Let's focus on what the rule proposes for 401(k) plans.

Note that DOL guidance has allowed plan fiduciaries to select ESG fund options for years under the so-called "all things equal" test. If plan fiduciaries want to include an ESG fund, they must find it to be substantially similar to other possible investments from the standpoint of risk-adjusted return and fees. If that's the case, a fund's ESG focus, which is said to be merely a "collateral" benefit, can be used, in essence, to break the tie with a conventional fund. ESG considerations are here assumed to provide possible benefits to the environment, society in general, or corporate governance but not to offer any financial benefits that conventional funds could not provide. That's an increasingly dubious assumption that we'll get back to in a minute.
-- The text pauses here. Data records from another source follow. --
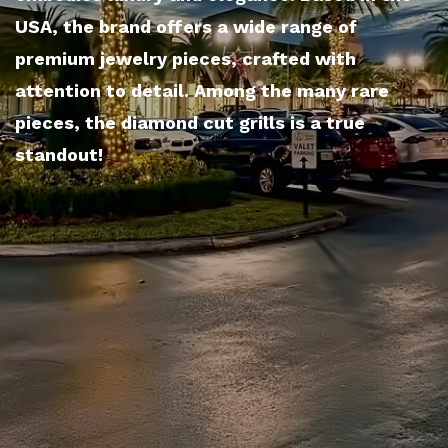
USA, the brand offers a wide range of
premium jewelry pieces, crafted with
attention to detail. Among the many rare
pieces, the diamond cut grills is a true
standout!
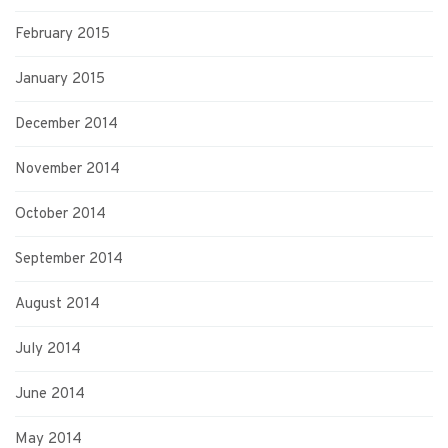
February 2015
January 2015
December 2014
November 2014
October 2014
September 2014
August 2014
July 2014
June 2014
May 2014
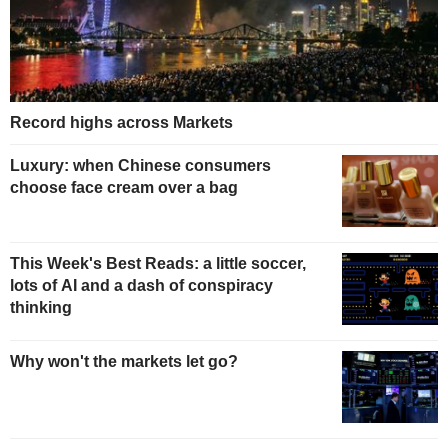
Record highs across Markets
Luxury: when Chinese consumers
choose face cream over a bag
This Week's Best Reads: a little soccer,
lots of AI and a dash of conspiracy
thinking
Why won't the markets let go?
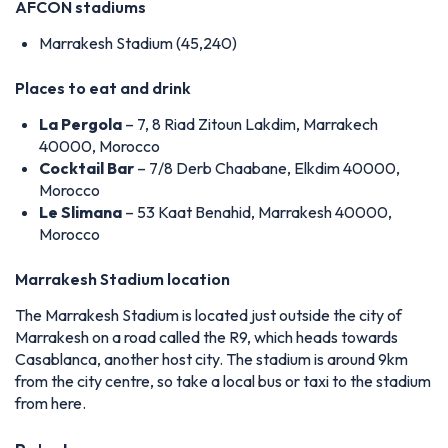
AFCON stadiums
Marrakesh Stadium (45,240)
Places to eat and drink
La Pergola
– 7, 8 Riad Zitoun Lakdim, Marrakech
40000, Morocco
Cocktail Bar
– 7/8 Derb Chaabane, Elkdim 40000,
Morocco
Le Slimana
– 53 Kaat Benahid, Marrakesh 40000,
Morocco
Marrakesh Stadium location
The Marrakesh Stadium is located just outside the city of
Marrakesh on a road called the R9, which heads towards
Casablanca, another host city. The stadium is around 9km
from the city centre, so take a local bus or taxi to the stadium
from here.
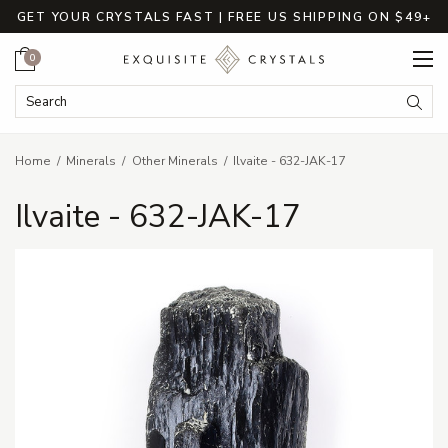
GET YOUR CRYSTALS FAST | FREE US SHIPPING ON $49+
Cart
0
Search Keyword:
Searc
Home
Minerals
Other Minerals
Ilvaite - 632-JAK-17
Ilvaite - 632-JAK-17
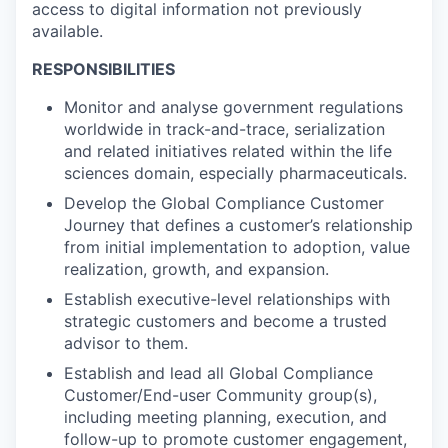
access to digital information not previously
available.
RESPONSIBILITIES
Monitor and analyse government regulations
worldwide in track-and-trace, serialization
and related initiatives related within the life
sciences domain, especially pharmaceuticals.
Develop the Global Compliance Customer
Journey that defines a customer’s relationship
from initial implementation to adoption, value
realization, growth, and expansion.
Establish executive-level relationships with
strategic customers and become a trusted
advisor to them.
Establish and lead all Global Compliance
Customer/End-user Community group(s),
including meeting planning, execution, and
follow-up to promote customer engagement,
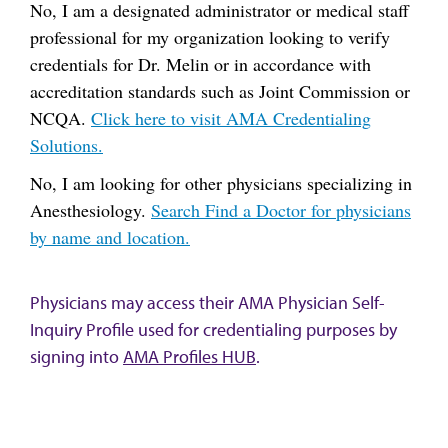
No, I am a designated administrator or medical staff
professional for my organization looking to verify
credentials for Dr. Melin or in accordance with
accreditation standards such as Joint Commission or
NCQA.
Click here to visit AMA Credentialing
Solutions.
No, I am looking for other physicians specializing in
Anesthesiology.
Search Find a Doctor for physicians
by name and location.
Physicians may access their AMA Physician Self-
Inquiry Profile used for credentialing purposes by
signing into
AMA Profiles HUB
.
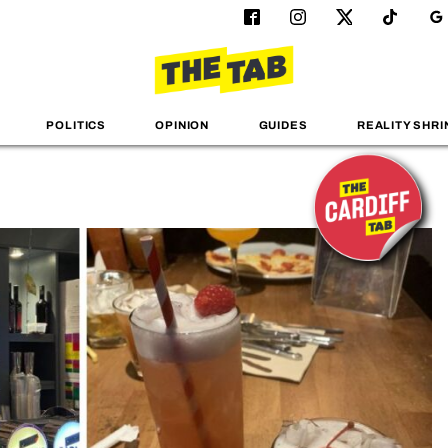
POLITICS
OPINION
GUIDES
REALITY SHRI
So, you may wonder, what's wrong with the "all things equal" test? Have plan fiduciaries been misusing it somehow? Have they been choosing ESG funds that are inferior investments? No evidence of that is provided in the DOL proposal. It only notes the increasing use of ESG in investment strategies and the increase in assets into such strategies. It might have also noted, in full disclosure, that the Trump Administration sees ESG as a threat to fossil-fuel investments, and a 2019 executive order aimed at encouraging fossil-fuel development asked the DOL to review rules related to energy investments in retirement plans. ESG investments sometimes underweight fossil fuel or avoid it altogether.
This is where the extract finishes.